RE: updates to requirements document from Travis Leithead on 2012-07-11 (public-media-capture@w3.org from July 2012)

From: Travis Leithead <travis.leithead@microsoft.com>
Date: Wed, 11 Jul 2012 16:55:30 +0000
To: Randell Jesup <randell-ietf@jesup.org>, "public-media-capture@w3.org" <public-media-capture@w3.org>
Message-ID: <9768D477C67135458BF978A45BCF9B38383C52D4@TK5EX14MBXW605.wingroup.windeploy.ntde>
Regardless of the challenge, specs like Media Source are moving in the direction of exposing encoded bit streams. I think the questions you pose below are good to discuss further and should not block the creation of the requirement that Milan proposed. To fulfill the use-cases, I posit that JavaScript should be able to get access to *something* while a capture is in-progress. We have the ability to figure out what that something should be.

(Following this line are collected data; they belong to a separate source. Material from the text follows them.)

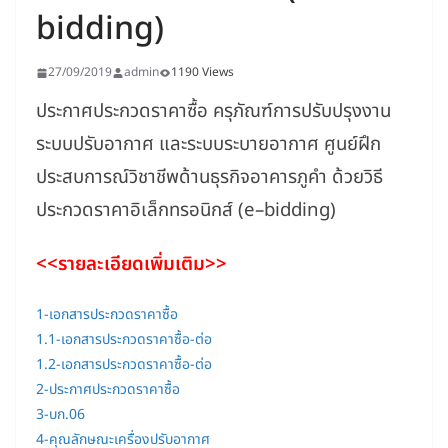
bidding)
27/09/2019
admin
1190 Views
ประกาศประกวดราคาซื้อ ครุภัณฑ์การปรับปรุงงาน
ระบบปรับอากาศ และระบบระบายอากาศ ศูนย์ฝึก
ประสบการณ์วิชาชีพด้านธุรกิจอาคารภูคำ ด้วยวิธี
ประกวดราคาอิเล็กทรอนิกส์ (e–bidding)
<<รายละเอียดเพิ่มเติม>>
1-เอกสารประกวดราคาซื้อ
1.1-เอกสารประกวดราคาซื้อ-ต่อ
1.2-เอกสารประกวดราคาซื้อ-ต่อ
2-ประกาศประกวดราคาซื้อ
3-บก.06
4-คุณลักษณะเครื่องปรับอากาศ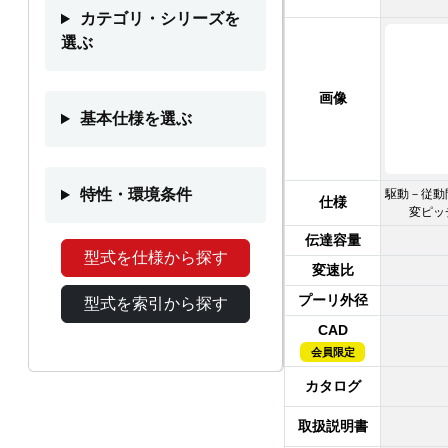
カテゴリ・シリーズを
選ぶ
画像
基本仕様を選ぶ
特性・環境条件
駆動－従動
仕様
変ピッ
伝達容量
型式を仕様から探す
変速比
プーリ外径
型式を索引から探す
CAD
会員限定
カタログ
取扱説明書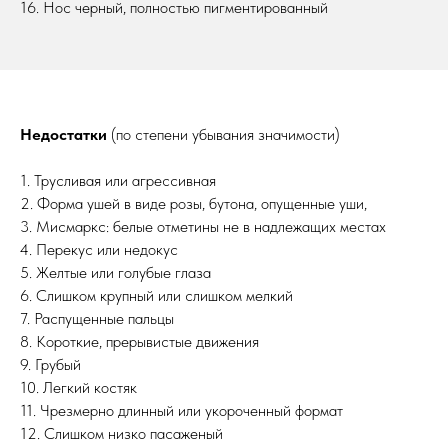
16. Нос черный, полностью пигментированный
Недостатки
(по степени убывания значимости)
1. Трусливая или агрессивная
2. Форма ушей в виде розы, бутона, опущенные уши,
3. Мисмаркс: белые отметины не в надлежащих местах
4. Перекус или недокус
5. Желтые или голубые глаза
6. Слишком крупный или слишком мелкий
7. Распущенные пальцы
8. Короткие, прерывистые движения
9. Грубый
10. Легкий костяк
11. Чрезмерно длинный или укороченный формат
12. Слишком низко пасаженый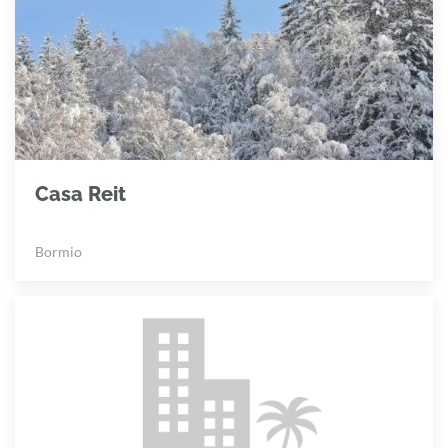
Casa Reit
Bormio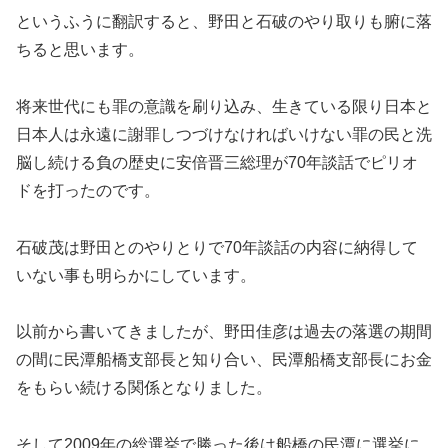
というふうに翻訳すると、野田と石破のやり取りも腑に落
ちると思います。
将来世代にも罪の意識を刷り込み、生きている限り日本と
日本人は永遠に謝罪しつづけなければいけない罪の民と洗
脳し続ける負の歴史に安倍晋三総理が70年談話でピリオ
ドを打ったのです。
石破茂は野田とのやりとりで70年談話の内容に納得して
いない事も明らかにしています。
以前から書いてきましたが、野田佳彦は過去の落選の期間
の間に民潭船橋支部長と知り合い、民潭船橋支部長にお金
をもらい続ける関係となりました。
そして2009年の総選挙で勝った後は船橋の民潭に選挙に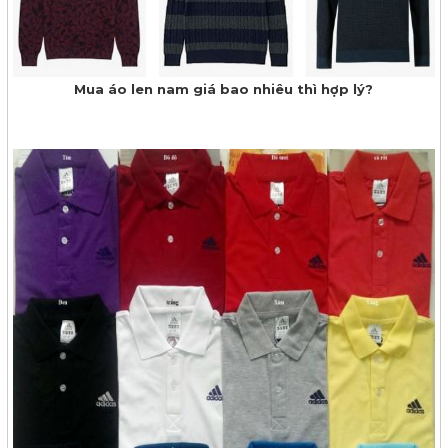
Mua áo len nam giá bao nhiêu thì hợp lý?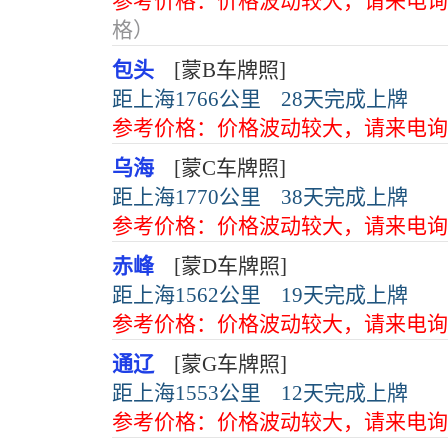
参考价格：价格波动较大，请来电询
格）
包头
[蒙B车牌照]
距上海1766公里
28天完成上牌
参考价格：价格波动较大，请来电询
乌海
[蒙C车牌照]
距上海1770公里
38天完成上牌
参考价格：价格波动较大，请来电询
赤峰
[蒙D车牌照]
距上海1562公里
19天完成上牌
参考价格：价格波动较大，请来电询
通辽
[蒙G车牌照]
距上海1553公里
12天完成上牌
参考价格：价格波动较大，请来电询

From: Randell Jesup [mailto:randell-ietf@jesup.org]
Sent: Wednesday, July 11, 2012 8:42 AM
To: public-media-capture@w3.org
Subject: Re: updates to requirements document

On 7/11/2012 10:03 AM, Young, Milan wrote:
As a reminder, I’m proposing that we add the following requirement: “The UA must allow the Application to access both an encoded representation of the media and associated control information needed for decoding while capture is in progress.”

Any objections?


This begs the question: what encoding?  How is that specified?  Where is it encoded?  How is the encoder controlled?  Bit rate?  Congestion control if it goes over a wire?  Typically this goes into PeerConnection and is encoded in some manner, but the app doesn't have access to the bytestreams.  This proposal begs for the decomposition of codecs and encoding from PeerConnection, which would be a significant architectural change.  See also Harald's 'rant' about bytestreams from last year sometime on the webrtc w3 list (I think).

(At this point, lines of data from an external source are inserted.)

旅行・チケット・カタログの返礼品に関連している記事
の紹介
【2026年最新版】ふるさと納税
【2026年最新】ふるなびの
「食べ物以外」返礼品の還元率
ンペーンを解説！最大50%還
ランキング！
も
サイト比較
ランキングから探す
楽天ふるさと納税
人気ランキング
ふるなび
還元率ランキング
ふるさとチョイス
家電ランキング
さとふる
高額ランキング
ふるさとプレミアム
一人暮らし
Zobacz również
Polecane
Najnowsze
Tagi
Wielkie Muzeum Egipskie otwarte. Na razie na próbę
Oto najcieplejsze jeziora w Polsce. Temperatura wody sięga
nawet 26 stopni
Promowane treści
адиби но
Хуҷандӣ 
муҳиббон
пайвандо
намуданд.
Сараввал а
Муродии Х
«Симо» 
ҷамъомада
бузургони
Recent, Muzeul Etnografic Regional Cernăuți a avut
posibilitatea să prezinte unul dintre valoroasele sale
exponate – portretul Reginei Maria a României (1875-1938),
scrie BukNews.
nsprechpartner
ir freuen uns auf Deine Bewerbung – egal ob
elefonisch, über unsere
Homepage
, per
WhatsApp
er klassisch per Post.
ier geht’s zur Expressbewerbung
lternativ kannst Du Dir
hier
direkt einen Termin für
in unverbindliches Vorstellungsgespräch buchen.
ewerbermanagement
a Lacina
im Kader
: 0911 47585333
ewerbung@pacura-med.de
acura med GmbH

The "translation" case could be handled by either asking PeerConnection for a high-reliability connection (TCP, or FEC at the cost of bandwidth), or long re-transmit buffers and have the translation receiver use NACKs to repair errors.  This (if there was some way to get it encoded) would allow other methods of shipping the audio for translation (WebSockets for example).

And access to the encoded or decoded media itself is a potential security issue.  See the "MediaStream Security" presentation from the Mountain View W3C meeting at the interim in February.  That may or may not be relevant here; I haven't thought it through.  What's the trust model?  We have one for WebRTC.

And...  Defining the associated control information needed for decoding is a significant task, especially as it would need to be codec-agnostic.  (Which from the conversation I think you realize.)  This also is an API that I believe we at Mozilla (or some of us) disagree with (though I'm not the person primarily following this; I think Robert O'Callahan and Tim Terriberry are).




From: Young, Milan [mailto:Milan.Young@nuance.com]
Sent: Friday, July 06, 2012 2:02 PM
To: Travis Leithead; Jim Barnett; Sunyang (Eric); public-media-capture@w3.org<mailto:public-media-capture@w3.org>
Subject: RE: updates to requirements document

The Media Source spec is using the term “Byte Stream” [1] to denote the sequence of Initialization and Media Segments that you mention below.  (Essentially a container format around the raw media.)  But yes, we are thinking in the same direction and I agree that the exact content of that stream should remain implementation and task dependent.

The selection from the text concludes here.